Hogan pledges to address house tax data concerns


MINISTER FOR the Environment Phil Hogan has said his department will work with the Data Protection Commissioner to address “valid concerns” he had raised about the way information is shared to pursue payment of the household charge.

* The commissioner, Billy Hawkes, confirmed he had made “urgent contact” with the Departmentafter issues emerged with the website launched on January 1st to allow individuals pay the €100 tax.

Mr Hawkes described as a “disturbing development” the proposal to use information held by the ESB to pursue payments.

He said the issue had been very much on his office’s “radar” because it had arisen previously when the legislation providing for a €200 tax on second homes had been published.

He said that while there was a certain expectation of some data- sharing between government agencies, this was “extending the tentacles of the State into the commercial area”.
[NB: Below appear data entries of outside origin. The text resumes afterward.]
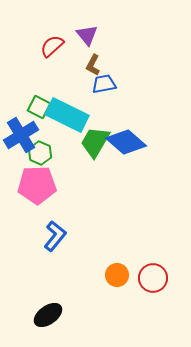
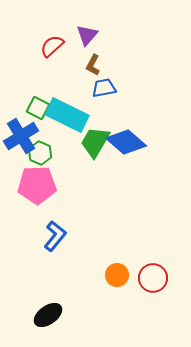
purple triangle: rotated 20 degrees clockwise
blue trapezoid: moved 4 px down
green square: moved 1 px left, 1 px down
blue cross: moved 1 px down
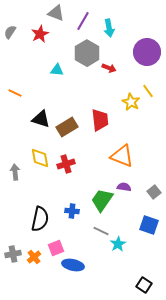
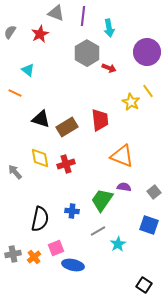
purple line: moved 5 px up; rotated 24 degrees counterclockwise
cyan triangle: moved 29 px left; rotated 32 degrees clockwise
gray arrow: rotated 35 degrees counterclockwise
gray line: moved 3 px left; rotated 56 degrees counterclockwise
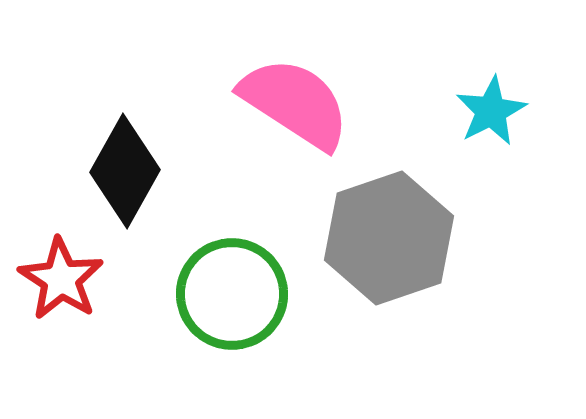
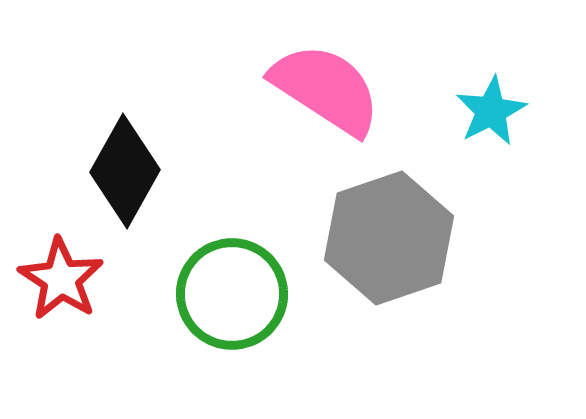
pink semicircle: moved 31 px right, 14 px up
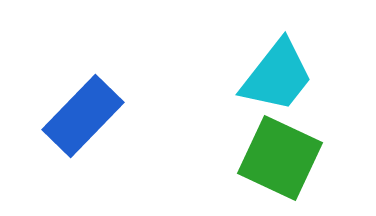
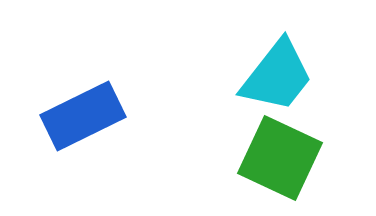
blue rectangle: rotated 20 degrees clockwise
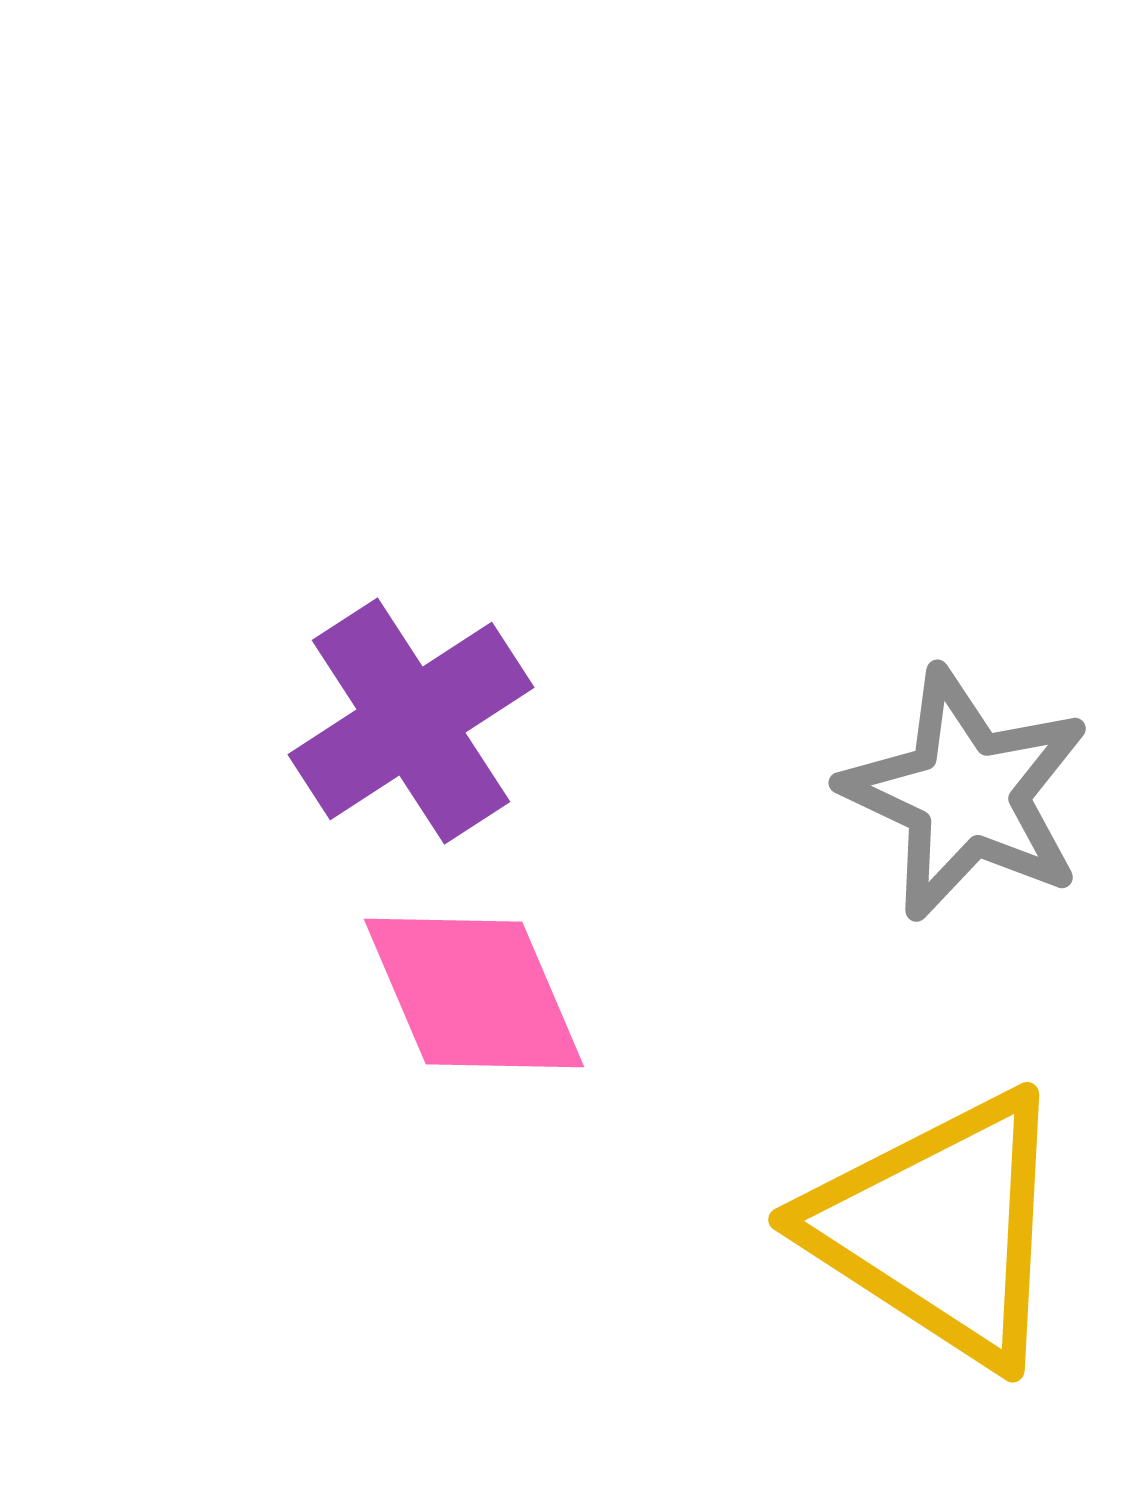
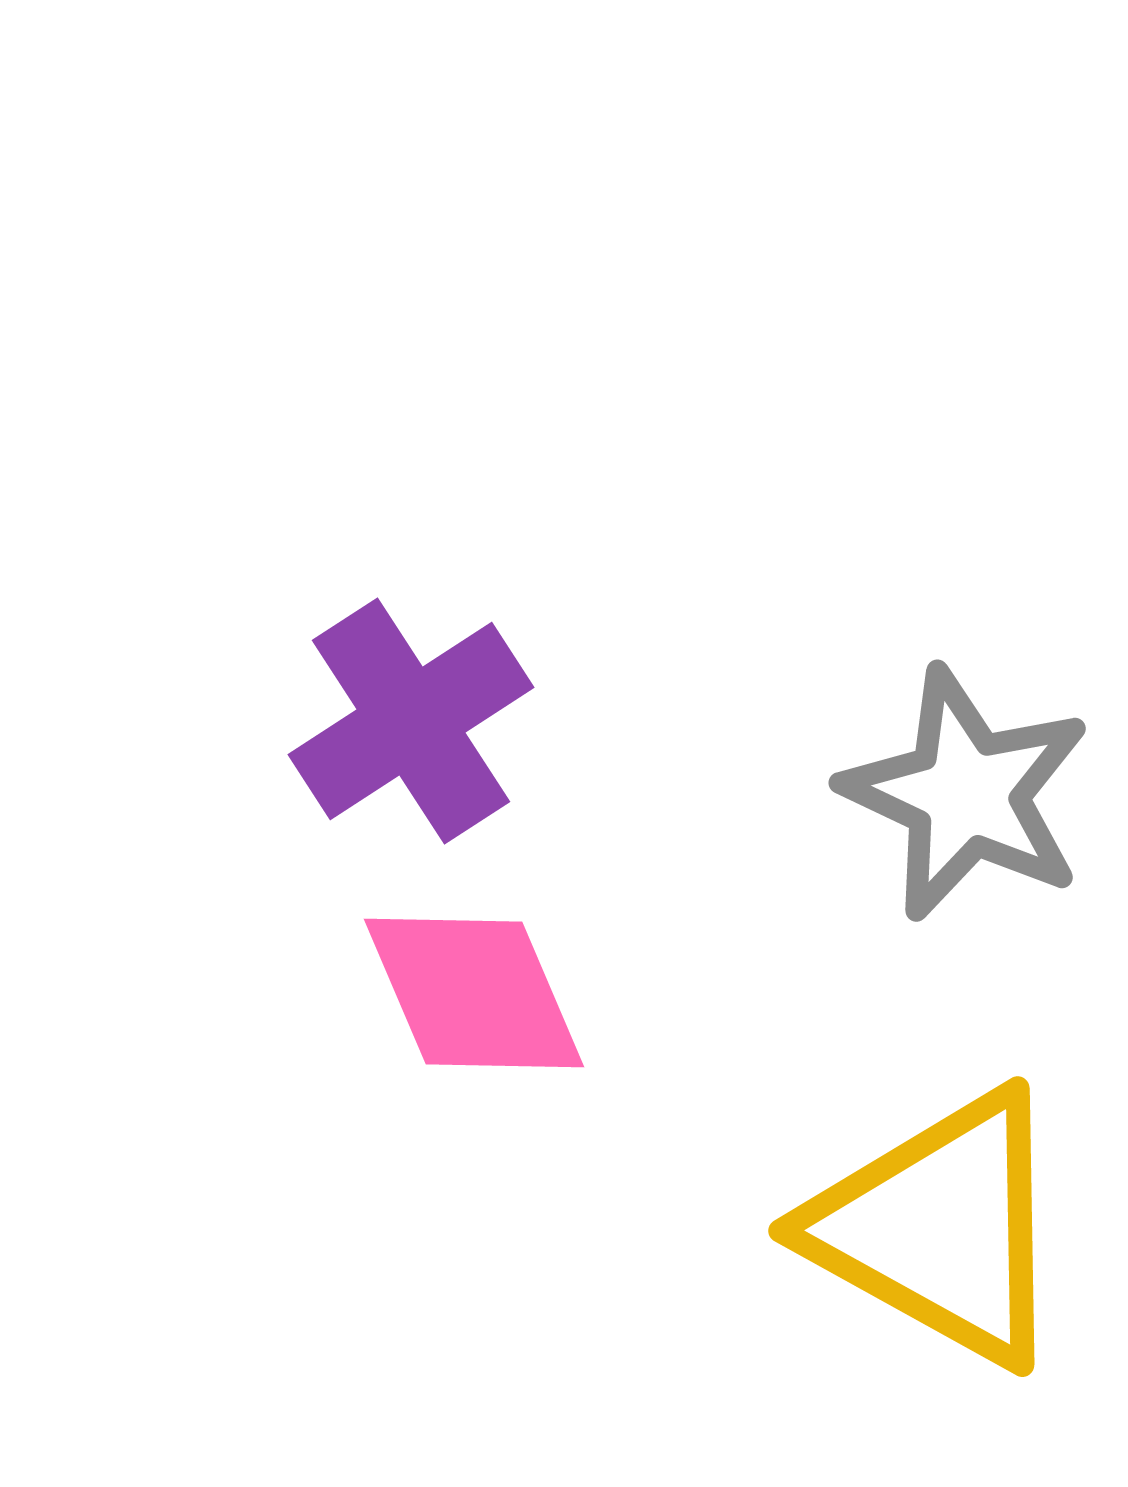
yellow triangle: rotated 4 degrees counterclockwise
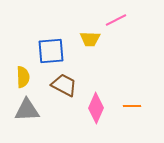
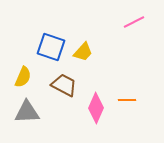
pink line: moved 18 px right, 2 px down
yellow trapezoid: moved 7 px left, 13 px down; rotated 50 degrees counterclockwise
blue square: moved 4 px up; rotated 24 degrees clockwise
yellow semicircle: rotated 25 degrees clockwise
orange line: moved 5 px left, 6 px up
gray triangle: moved 2 px down
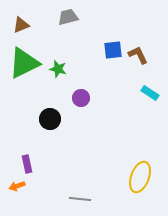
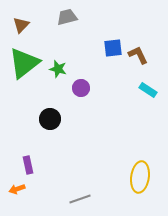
gray trapezoid: moved 1 px left
brown triangle: rotated 24 degrees counterclockwise
blue square: moved 2 px up
green triangle: rotated 12 degrees counterclockwise
cyan rectangle: moved 2 px left, 3 px up
purple circle: moved 10 px up
purple rectangle: moved 1 px right, 1 px down
yellow ellipse: rotated 12 degrees counterclockwise
orange arrow: moved 3 px down
gray line: rotated 25 degrees counterclockwise
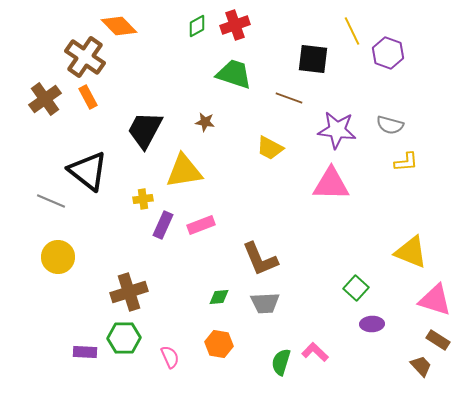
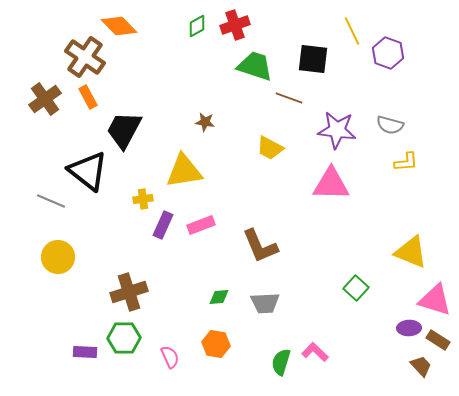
green trapezoid at (234, 74): moved 21 px right, 8 px up
black trapezoid at (145, 130): moved 21 px left
brown L-shape at (260, 259): moved 13 px up
purple ellipse at (372, 324): moved 37 px right, 4 px down
orange hexagon at (219, 344): moved 3 px left
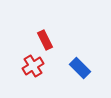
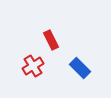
red rectangle: moved 6 px right
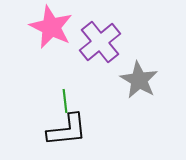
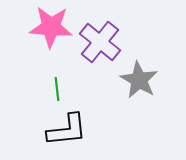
pink star: rotated 21 degrees counterclockwise
purple cross: rotated 12 degrees counterclockwise
green line: moved 8 px left, 12 px up
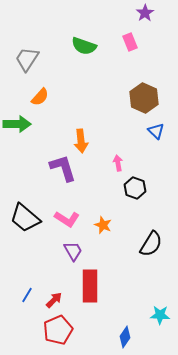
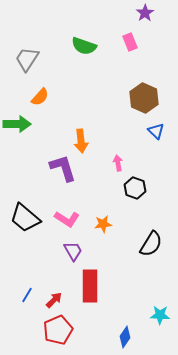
orange star: moved 1 px up; rotated 30 degrees counterclockwise
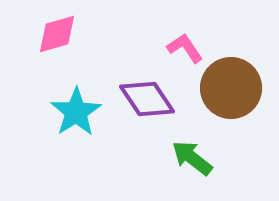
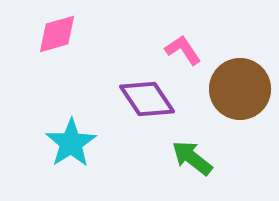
pink L-shape: moved 2 px left, 2 px down
brown circle: moved 9 px right, 1 px down
cyan star: moved 5 px left, 31 px down
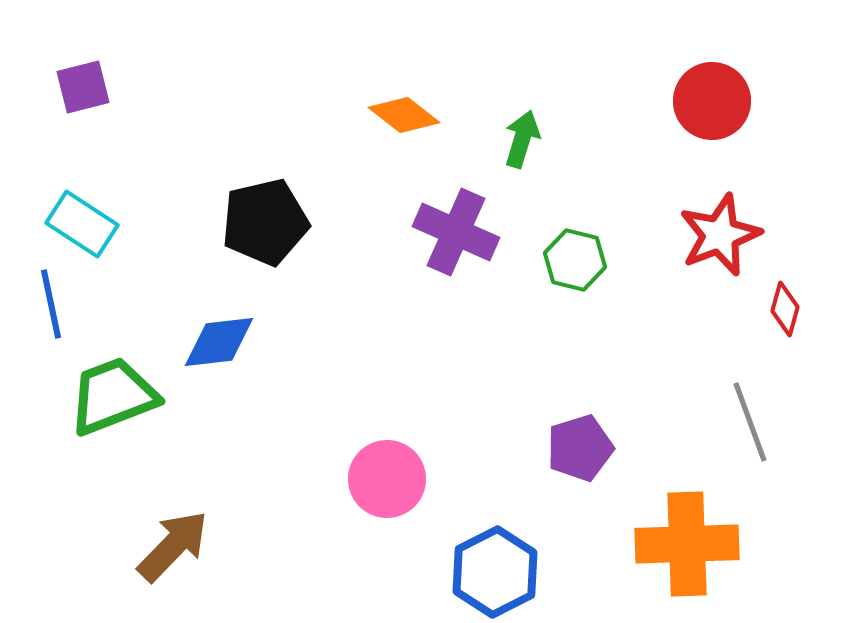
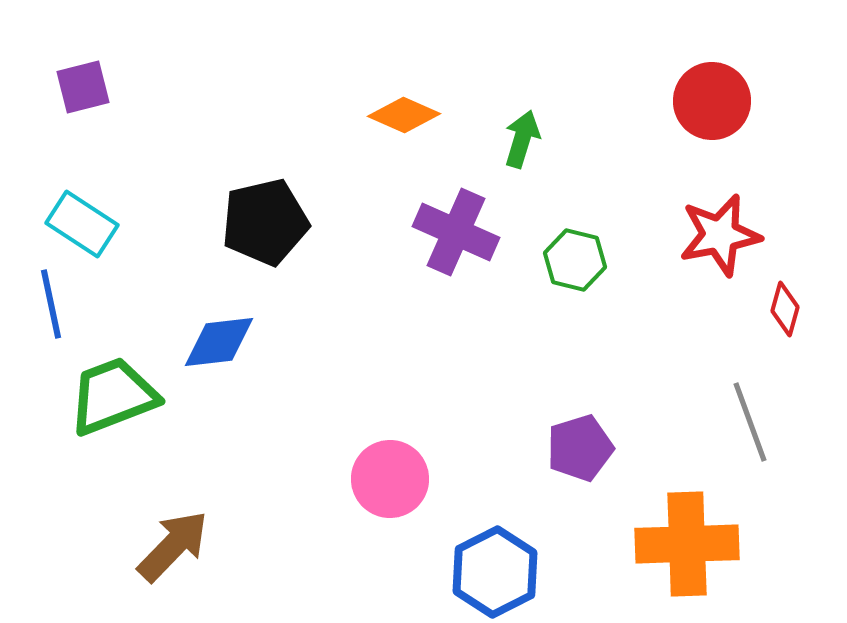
orange diamond: rotated 14 degrees counterclockwise
red star: rotated 10 degrees clockwise
pink circle: moved 3 px right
“We have had urgent contact with the Department of the Environment and have agreed with them that if there is to be any access to ESB data, it will be on the basis of a strict protocol, governing the minimum amount of information that is to be sought from the ESB and the security provisions governing it,” Mr Hawkes said.

Mr Hogan insisted the householdcharge.ie website set up for payment of the tax adhered to “the required data protection and privacy standards”.

Issues in relation to the website’s privacy statement would be “addressed immediately”, he said in a statement.

Mr Hogan said no data-sharing between “relevant data holders” would take place in advance of this agreement with the commissioner. Information from bodies such as the ESB would not be needed until after March 31st, which was the payment deadline.

It was his intention that any access to data would be “as limited as is practicably possible”.

Speaking to reporters later outside Leinster House, Mr Hogan was asked why his department had not consulted the commissioner’s office before now, given the charge had first been proposed as early as last summer.

He said his department had been in contact with the commissioner’s office on “a number of occasions” in December, and a meeting would take place next week that had been arranged before Christmas.

All the issues in the legislation had been cleared by the Attorney General and the data protection protocols could be discussed with the commissioner, he said.

He accepted the commissioner had identified a number of “valid issues” which he would be glad to discuss.

His department would work with the commissioner “to make sure that we comply with information, and respect the privacy of individuals”.

“We need to track down people that don’t pay, in some way,” he said.

As of yesterday afternoon, some 13,000 people had signed up to pay the charge, generating about €1.3 million.

Details collected by the householdcharge.ie site include an individual’s PPS number, even though the tax applies to a property and is not levied on an individual basis.

Mr Hogan said this was necessary to ensure individuals were properly identified, citing cases where more than one family member living in a townland shared a name.

He said the numbers of people paying the charge was “a clear indication of compliance with the legislation and the acceptance that the household charge is necessary to fund vital local services in our communities”.


What information is sought by the householdcharge.ie website when you set up an account?

Name and email address, which are mandatory

Phone number and mobile phone number – these can be left unfilled if the user ticks a box stating he/she does not want to receive text messages

Address of property associated with the account and the correspondence address

Website indicates it has “matched” the person with the address they entered. It indicates it has “matched” an individual to the address entered even if an address not associated with the individual is entered. This appears to indicate the site is not, in fact, matching data to a PPS number from another source

What type of piped water supply connection the property has. It is not clear why this information is sought

Whether the property is a house, apartment or bedsit

It allows a one-off payment of the €100 or the establishment of a direct debit, to pay in four instalments

Payment information such as credit card number is not stored by the householdcharge.ie site, but is processed by a third party, Realex Payments

* This article was edited on Thursday, January 12th, 2012 to correct an error that occurred in the editing process.